» **What you are asked to do**:
Would you retype, word for word, only the lines from the one holding "ou en Arménie." through the final line of the entries below, without the pictures?

Dataset entries
┄┄┄┄┄┄┄┄┄┄

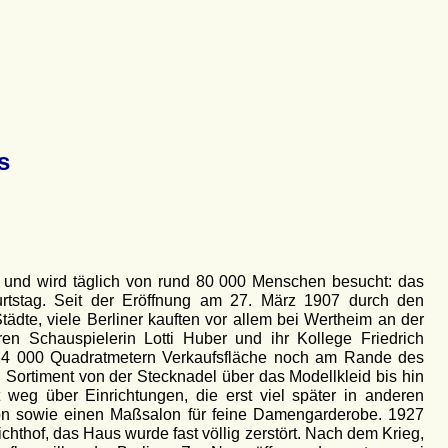
s
t und wird täglich von rund 80 000 Menschen besucht: das
rtstag. Seit der Eröffnung am 27. März 1907 durch den
dte, viele Berliner kauften vor allem bei Wertheim an der
n Schauspielerin Lotti Huber und ihr Kollege Friedrich
t 24 000 Quadratmetern Verkaufsfläche noch am Rande des
ortiment von der Stecknadel über das Modellkleid bis hin
eg über Einrichtungen, die erst viel später in anderen
lon sowie einen Maßsalon für feine Damengarderobe. 1927
thof, das Haus wurde fast völlig zerstört. Nach dem Krieg,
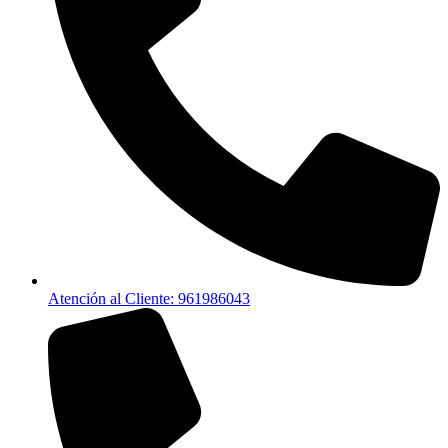
Atención al Cliente: 961986043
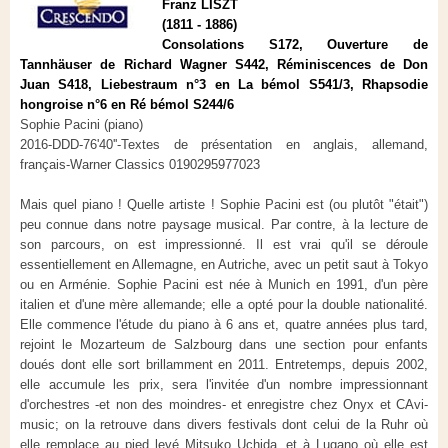
Franz LISZT
(1811 - 1886)
Consolations S172, Ouverture de
Tannhäuser de Richard Wagner S442, Réminiscences de Don
Juan S418, Liebestraum n°3 en La bémol S541/3, Rhapsodie
hongroise n°6 en Ré bémol S244/6
Sophie Pacini (piano)
2016-DDD-76'40''-Textes de présentation en anglais, allemand,
français-Warner Classics 0190295977023
Mais quel piano ! Quelle artiste ! Sophie Pacini est (ou plutôt "était")
peu connue dans notre paysage musical. Par contre, à la lecture de
son parcours, on est impressionné. Il est vrai qu'il se déroule
essentiellement en Allemagne, en Autriche, avec un petit saut à Tokyo
ou en Arménie. Sophie Pacini est née à Munich en 1991, d'un père
italien et d'une mère allemande; elle a opté pour la double nationalité.
Elle commence l'étude du piano à 6 ans et, quatre années plus tard,
rejoint le Mozarteum de Salzbourg dans une section pour enfants
doués dont elle sort brillamment en 2011. Entretemps, depuis 2002,
elle accumule les prix, sera l'invitée d'un nombre impressionnant
d'orchestres -et non des moindres- et enregistre chez Onyx et CAvi-
music; on la retrouve dans divers festivals dont celui de la Ruhr où
elle remplace au pied levé Mitsuko Uchida, et à Lugano où elle est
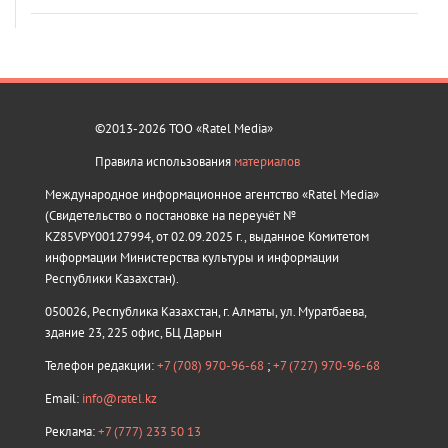
©2013-2026 ТОО «Ratel Media»
Правила использования
материалов
Международное информационное агентство «Ratel Media»
(Свидетельство о постановке на переучёт №
KZ85VPY00127994, от 02.09.2025 г., выданное Комитетом
информации Министерства культуры и информации
Республики Казахстан).
050026, Республика Казахстан, г. Алматы, ул. Муратбаева,
здание 23, 225 офис, БЦ Дарын
Телефон редакции:
+7 (708) 970-96-68
;
+7 (727) 970-96-68
Email:
info@ratel.kz
Реклама:
+7 (777) 233 50 13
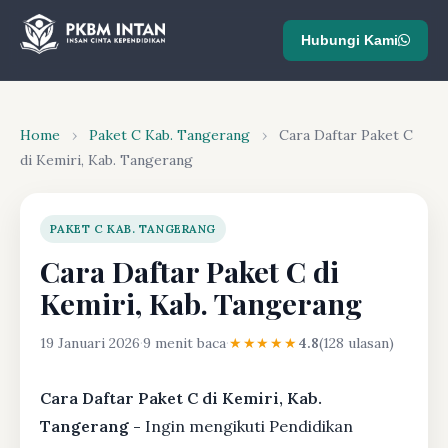
Hubungi Kami
Home
›
Paket C Kab. Tangerang
›
Cara Daftar Paket C
di Kemiri, Kab. Tangerang
PAKET C KAB. TANGERANG
Cara Daftar Paket C di
Kemiri, Kab. Tangerang
19 Januari 2026
·
9 menit baca
·
★★★★★
4.8
(128 ulasan)
Cara Daftar Paket C di Kemiri, Kab.
Tangerang -
Ingin mengikuti Pendidikan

┄┄┄┄┄┄┄┄┄┄

» **Reply**:
ou en Arménie. Sophie Pacini est née à Munich en 1991, d'un père
italien et d'une mère allemande; elle a opté pour la double nationalité.
Elle commence l'étude du piano à 6 ans et, quatre années plus tard,
rejoint le Mozarteum de Salzbourg dans une section pour enfants
doués dont elle sort brillamment en 2011. Entretemps, depuis 2002,
elle accumule les prix, sera l'invitée d'un nombre impressionnant
d'orchestres -et non des moindres- et enregistre chez Onyx et CAvi-
music; on la retrouve dans divers festivals dont celui de la Ruhr où
elle remplace au pied levé Mitsuko Uchida, et à Lugano où elle est
©2013-2026 ТОО «Ratel Media»
Правила использования
материалов
Международное информационное агентство «Ratel Media»
(Свидетельство о постановке на переучёт №
KZ85VPY00127994, от 02.09.2025 г., выданное Комитетом
информации Министерства культуры и информации
Республики Казахстан).
050026, Республика Казахстан, г. Алматы, ул. Муратбаева,
здание 23, 225 офис, БЦ Дарын
Телефон редакции:
+7 (708) 970-96-68
;
+7 (727) 970-96-68
Email:
info@ratel.kz
Реклама:
+7 (777) 233 50 13
Hubungi Kami
Home
›
Paket C Kab. Tangerang
›
Cara Daftar Paket C
di Kemiri, Kab. Tangerang
PAKET C KAB. TANGERANG
Cara Daftar Paket C di
Kemiri, Kab. Tangerang
19 Januari 2026
·
9 menit baca
·
★★★★★
4.8
(128 ulasan)
Cara Daftar Paket C di Kemiri, Kab.
Tangerang -
Ingin mengikuti Pendidikan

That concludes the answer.